Over at this previous question I figured out how to give a view a list of options that look like this:
Sort by
- Date - Newest
- Date - Oldest
- Price - Highest
- Price - Lowest
Suppose there was a particular sort order combination of sort option and sort direction that didn't make any sense. For example, imagine an "Editor's Choice" sort, where staff apply a rating to products to give the best products a boost.
This makes sense:
Sort by
- Editor's choice
- Date - Newest
- Date - Oldest
- Price - Highest
- Price - Lowest
This is just a bit strange:
Sort by
- Editor's choice - most favoured
- Editor's choice - not favoured
- Date - Newest
- Date - Oldest
- Price - Highest
- Price - Lowest
...not least because 50%+ of products will be equally at the bottom of the "not favoured" list. This sort might also give the misleading impression that the product at the top of the "not favoured" list has something wrong with it, when actually it's equally not-singled-out-for-praise with 50% or more of the shop.
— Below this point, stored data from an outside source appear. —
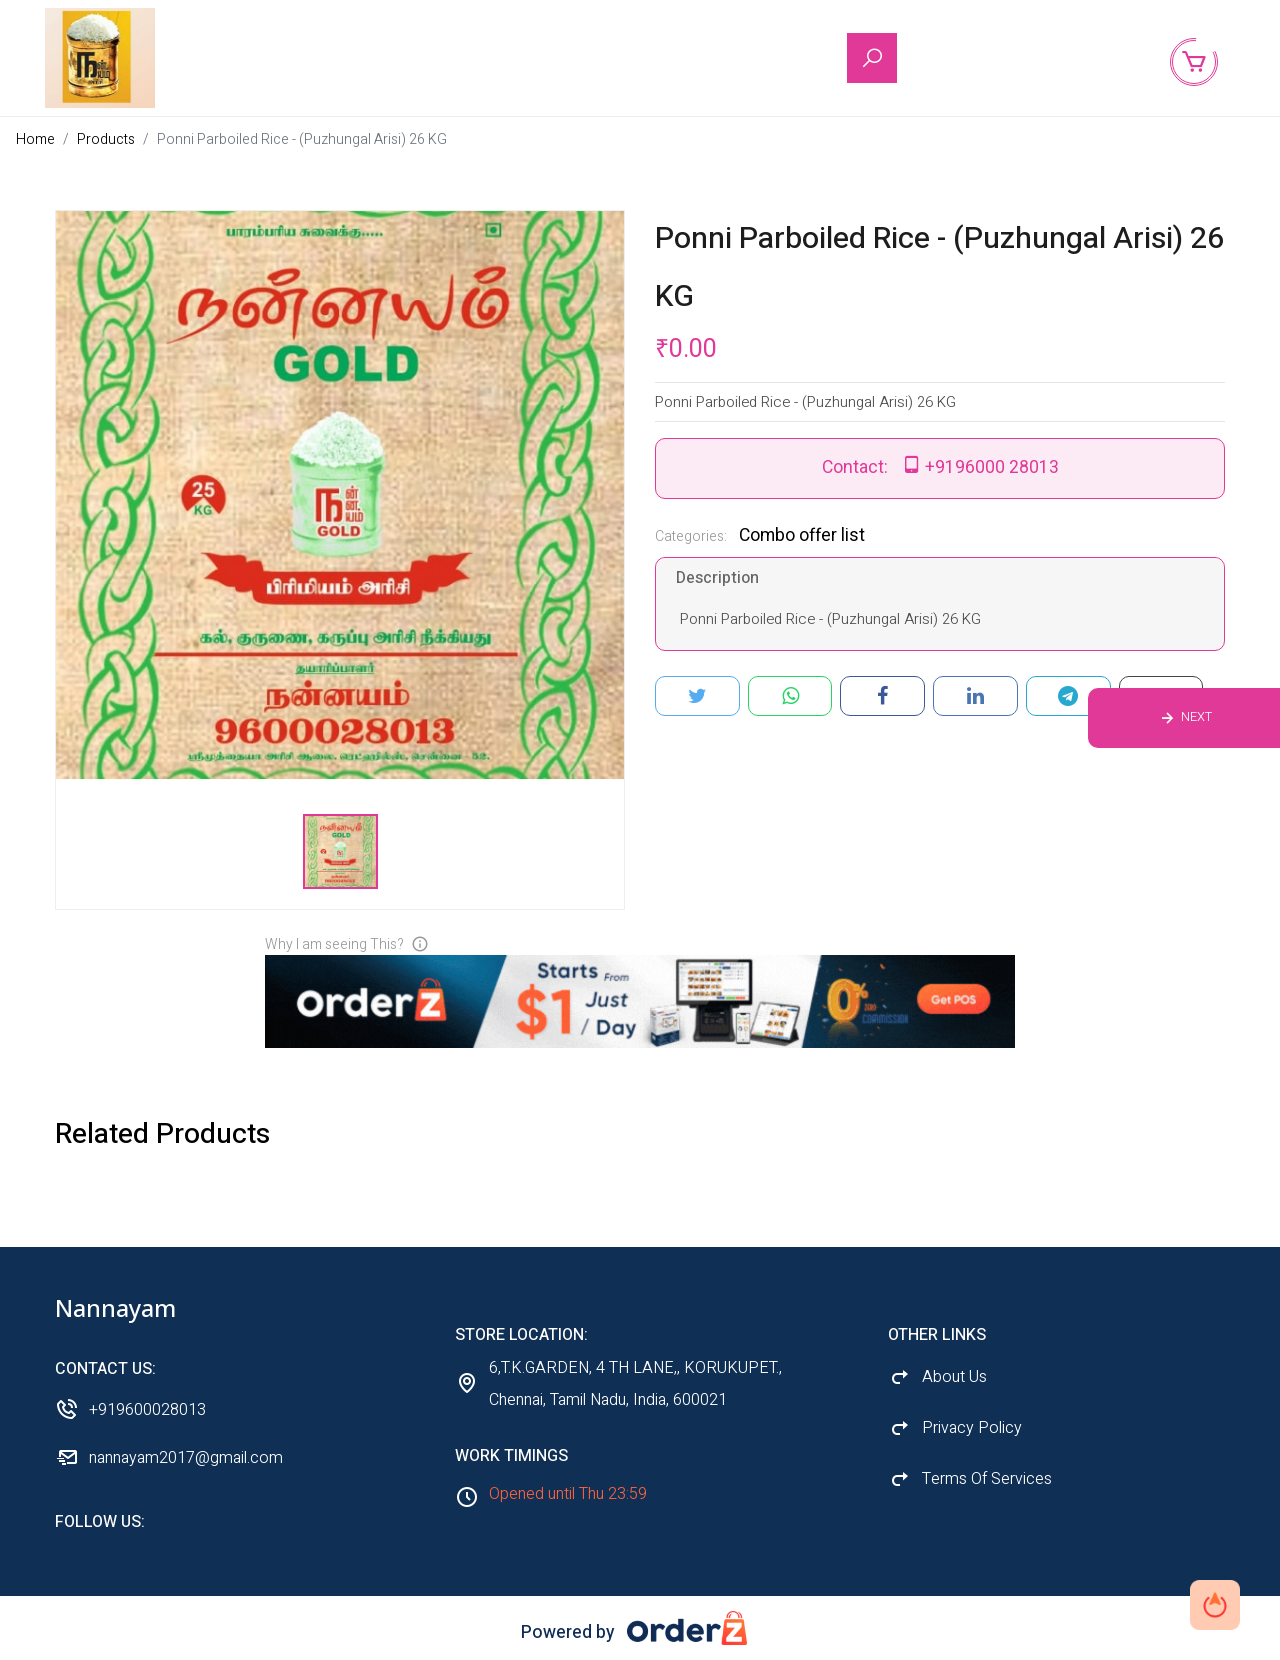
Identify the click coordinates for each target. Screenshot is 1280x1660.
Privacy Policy (972, 1428)
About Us (968, 58)
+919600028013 (147, 1410)
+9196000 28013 (992, 467)
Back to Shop (1077, 58)
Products (106, 139)
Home (35, 139)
What I'm currently doing, is the brute force approach - using CSS to set the option based on 'Editor's choice Ascending' to display: none;
. I don't like this, because the wrappers mean I have to use first/nth child selectors which could mean the option gets hidden in future after a seemingly inconsequential update or views config change.
Is there a more stable way to properly remove this option from the form?